# Map of Middle Earth - Gandalf's Staff



## ADSaL (Jan 12, 2003)

I am re-decorating my Basement/Entertainment Room and I am using The Lord of the Rings as my theme.

So far I have a few Swords (Sting and Witchking) 
WETA Meddalions (www.sideshowtoys.com)

Does anyone know where I can a replica of Gandalf's Staff
or a BIG Map of Middle Earth that I could put up framed or Cloth Wall hanging.

Thanks for the help.


----------



## BlackCaptain (Jan 13, 2003)

I have no idea were to find a Staff, but the biggest map of middle earth i can think of is in the back of the red leather collectors eddition of LOTR. Its about as long as a keyboard and as tall as a Monitor. What would be even cooler though (and you have to have a high satisfaction gland as i call 'em. The better the gland, the more satisfaction you get) is just make your own copy in ink. Talk about hard-core...


----------



## Maeglin (Jan 13, 2003)

Morgulking I happen to have that collectors edition and that map, and I don't know how hardcore I am, but I'm into art, and I'm actually recreating the map on my own. (not in ink thought, think of the mess it would make if I made a mistake, I'd either have to get a lot of white-out which makes it look bad or start all over again, what a pain that would be!) You could also just print a map out on your computer if you can find one online (which should be easy) and then get it blown up to be huge (like the size of your wall) somewhere.


----------



## BlackCaptain (Jan 13, 2003)

ya, but it would be so cool to say:

"Ive done it. Ive made a complete map of middle earth!"
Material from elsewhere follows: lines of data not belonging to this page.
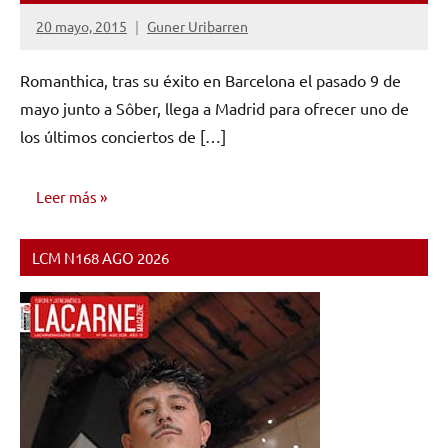
20 mayo, 2015
Guner Uribarren
No
hay
Romanthica, tras su éxito en Barcelona el pasado 9 de
comentarios
mayo junto a Sôber, llega a Madrid para ofrecer uno de
los últimos conciertos de […]
Leer más
LCM N168 AGO 2026
NOTICIAS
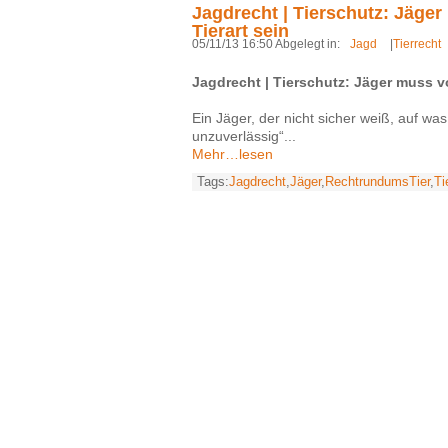
Jagdrecht | Tierschutz: Jäge
Tierart sein
05/11/13 16:50 Abgelegt in:
Jagd
|
Tierrecht
Jagdrecht | Tierschutz: Jäger muss v
Ein Jäger, der nicht sicher weiß, auf was 
unzuverlässig“...
Mehr…lesen
Tags:
Jagdrecht
,
Jäger
,
RechtrundumsTier
,
Ti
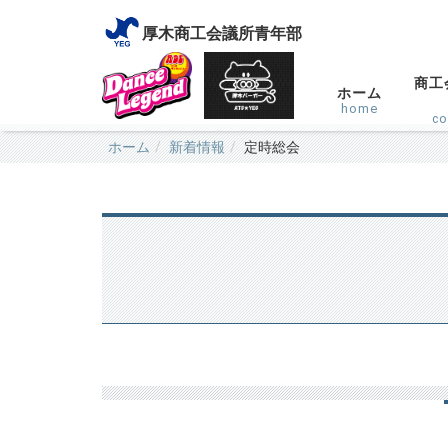
厚木商工会議所青年部
商工
ホーム
home
c
ホーム
新着情報
定時総会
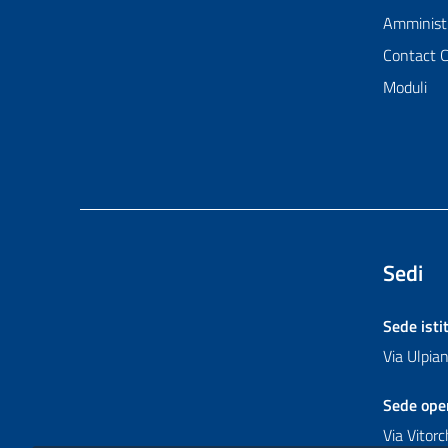
Amministr
Contact 
Moduli
Sedi
Sede isti
Via Ulpi
Sede ope
Via Vitor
When im at school i do little sketches on my book covers that are centered around Ithilen, Gondor and the Morgul Vale. Their small, but fun to do...


----------



## Maeglin (Jan 13, 2003)

Ha ha yes they are fun to do, I do them when I get bored at school as well, though I usually draw what I imagine Rivendell to look like more than maps. But I still have a long way to go on my map, I'm trying to make it pretty big, so I'm only about half way through (going from north to south). The misty mountains are a pain to draw! all those little points and darkening them in! 
Sorry about that, I got myself going there for a sec.


----------



## ADSaL (Jan 13, 2003)

*Ultimate Map - Staff to go*

OK I think I found the ULTIMATE Map of middle earth, by 
Anthony Forster

Now I need to find Gandalf's Staff Replica.

Anyone?


----------



## JJD (Jan 14, 2003)

*Mapmaker, mapmaker, make me a map...*

I am slowly in the process of collecting every map I can find from all the books I can lay my hands on to eventually compile the biggest, most detailed map I can possibly do.

The latest release of the book had some redrawn maps but to me these seemed a bit 'sterile' compared to older editions, so I hassled all my friends for all their old copies of the books.

And what do I do a living......... cartography!! Yes, I make maps!!!

JJD


----------



## Dhôn-Buri-Dhôn (Jan 23, 2003)

Many, many years ago I did exactly that - made a hand-drawn copy of the map of M-E to use as a poster.

I started by copying the detailed map of the Shire, one-to-one scale, more-or-less exactly. Then I recreated the rest of the map to the same scale, by drawing grid lines on the map in a paperback edition of LotR and transfering each grid to the poster-size map. Finally, I colored the map using Magic Markers -- blue seas and rivers, green forests, etc.

The final result was a map about 2-1/2 by 3-1/2 feet, if I recall correctly. I drew it directly on heavy posterboard.

Sadly, it was damaged by water several years later and no longer exists. But it was a fun project, and looked great! 

If I were to do it again, I'd make sure that the map material was the proper one to use with the pens I was using; I remember that there was a problem with "bleeding" of the markers, so if you looked too close the lines were a bit blurred. You wouldn't want the opposite problem, either: if the surface was too glossy, you'd be able to rub off or smear the ink after it dried.


----------



## Heathertoes (Jan 23, 2003)

This is all very comforting. I did the same thing when I was a kid and assumed that I must be the saddest person in the universe.


----------



## BlackCaptain (Jan 23, 2003)

haha... noo... were all friendly nerds here... lol (just kidding! Lotr is cool!)

I love drawing mountains. That link that someone posted earlier posted, was a really cool map, but the mountains were strange, and unless my memory is mistakin, there is more curvature in the mountain range. But a good map . very good...


----------



## Turambar07 (Jan 23, 2003)

I am looking for wallpaper for my bedroom of middle earth. Like a giant map of it, any kind of wallpaper having to do with this subject. Now remember that I am talking about my bedrrom wallpaper not my computer. Thanx alot.


----------



## Goldberry (Jan 29, 2003)

There are beautiful silk-like wall scrolls from LoTR. I have a gorgeous one that is a map of middle earth. I found this web site that says you can buy them on the secondary market. It has a picture of the map scroll.

http://www.collecttolkien.com/SMDbScrolls.html


----------



## Turin (Feb 9, 2003)

Hey what color are you going to paint your basement? I was thinking about having LOTR as a theme for my room but I can't think of a color to paint it.


----------